Video How to use the Colour Contrast Analyzer tools


  • MTSU's standards are to reach a pass in the AA standards.
  • Avoid these combinations:
    • Red & Black
    • Blue & Yellow
    • Red & Green

Flashing/Blinking Content

Eliminate or limit blinking/flashing content

Any flashing/blinking content (especially content in red) can cause seizures in people with photosensitive epilepsy as well as other photosensitive seizure disorders, so it should be limited and used only when necessary. Web pages that do contain flashing content, should limit the flashing to no more than three flashes per second and not use fully saturated reds in the content.

If you do have content that flashes/blinks more than three times per second, freeze the blinking content momentarily so it falls below the three times per second limit.

If you have a web video with a scene involving very bright lightning flashes (or other scenes with flashes), edit the video so the lightning doesn't flash more than three times in any one second period.

Forms & Buttons

Label form fields and buttons

We recommend Dynamic Forms or another web form solution for creating forms and not MS Word. If you still want to use Word to create your form, start with a form template.

In order for a screen reader user to be able to fill out a form, the form needs to be electronic and the fields need to be associated with their corresponding labels.

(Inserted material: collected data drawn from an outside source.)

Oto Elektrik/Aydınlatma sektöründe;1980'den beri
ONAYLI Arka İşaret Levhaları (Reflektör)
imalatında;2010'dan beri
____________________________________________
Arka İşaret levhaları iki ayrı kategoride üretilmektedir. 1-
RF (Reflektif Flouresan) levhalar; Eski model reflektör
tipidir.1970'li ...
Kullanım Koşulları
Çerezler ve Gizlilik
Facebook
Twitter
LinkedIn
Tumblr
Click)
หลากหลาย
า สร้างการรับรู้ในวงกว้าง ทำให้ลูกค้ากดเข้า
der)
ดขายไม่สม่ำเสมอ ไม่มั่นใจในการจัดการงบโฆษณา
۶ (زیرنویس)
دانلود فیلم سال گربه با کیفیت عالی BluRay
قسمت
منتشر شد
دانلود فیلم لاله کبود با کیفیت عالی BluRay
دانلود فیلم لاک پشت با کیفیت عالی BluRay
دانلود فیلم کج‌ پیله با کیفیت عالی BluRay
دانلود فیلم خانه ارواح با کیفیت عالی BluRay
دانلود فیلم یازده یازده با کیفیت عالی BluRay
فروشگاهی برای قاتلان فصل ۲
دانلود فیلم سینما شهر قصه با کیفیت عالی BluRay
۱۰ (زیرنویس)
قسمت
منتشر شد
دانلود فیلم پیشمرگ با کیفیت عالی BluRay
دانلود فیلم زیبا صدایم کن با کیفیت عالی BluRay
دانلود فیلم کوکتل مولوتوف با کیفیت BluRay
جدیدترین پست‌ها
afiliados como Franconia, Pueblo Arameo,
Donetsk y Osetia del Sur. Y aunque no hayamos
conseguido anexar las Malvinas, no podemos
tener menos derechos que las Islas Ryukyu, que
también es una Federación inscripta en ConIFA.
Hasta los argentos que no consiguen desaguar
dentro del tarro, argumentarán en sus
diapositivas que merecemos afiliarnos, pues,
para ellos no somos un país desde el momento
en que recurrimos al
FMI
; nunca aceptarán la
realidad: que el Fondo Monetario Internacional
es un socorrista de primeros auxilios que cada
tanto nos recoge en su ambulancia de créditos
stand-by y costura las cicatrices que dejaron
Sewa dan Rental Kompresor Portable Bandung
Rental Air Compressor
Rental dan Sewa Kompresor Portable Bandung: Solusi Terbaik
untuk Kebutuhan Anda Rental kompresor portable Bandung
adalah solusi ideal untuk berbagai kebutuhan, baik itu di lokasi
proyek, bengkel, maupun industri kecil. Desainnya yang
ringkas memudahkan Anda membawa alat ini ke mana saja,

  • Forms that are created in Word often use underscores (________) to create a space where people are meant to add text. This is an awkward way to fill out a form for everyone but especially so with a screen reader because the software reads "underline, underline, underline, underline" for each and every underscore you used on each line. 
  • Does the screen reader tell the user what to fill into the form fields?
  • If you don't know how to test with a screen reader, please submit your form to itdacad@mtsu.edu to test.

Check the reading order of forms

Tab order and proper labeling of form fields and buttons is important to those who are blind or physically disabled.

  • To check the reading order of a form, try tabbing through the form. Does it land on the form fields in the order someone would want to fill it out? If it doesn't you will need to edit the order of the form fields.
  • Can you submit the form without using the mouse? (The keyboard command to activate a button or link is the Enter key.)
    • If you cannot, is there another way, that is accessible to students who can't use a mouse or those who are blind, for students to submit this information that is accessible to them. Can they save it and email it to you, for example?

Math and Science

Write math and science equations accessibly

Mathematical equations and scientific notations must be written with MathType (an MS Office equation editor plugin) or Libre Office's native equation editor. Unfortunately, Word's native equation editor does not create equations that can be read by screen reading software.

Another option is the D2L equation editor. For more information, see the Math and Science Accessibility page.

Video: How to use the D2L equation editor.


Mark languages appropriately

  • Highlight a part of the document that is a language other than English
  • Go to the Review tab of the ribbon
  • Choose the Languages dropdown
  • Choose "Set Proofing Language" if you're using Word in Windows
  • Uncheck "Detect Language Automatically" checkbox
  • Choose the correct language for that section of the document
  • Repeat for any other sections of the document that are in a lanugage other than English

Video: How to change languages in Word.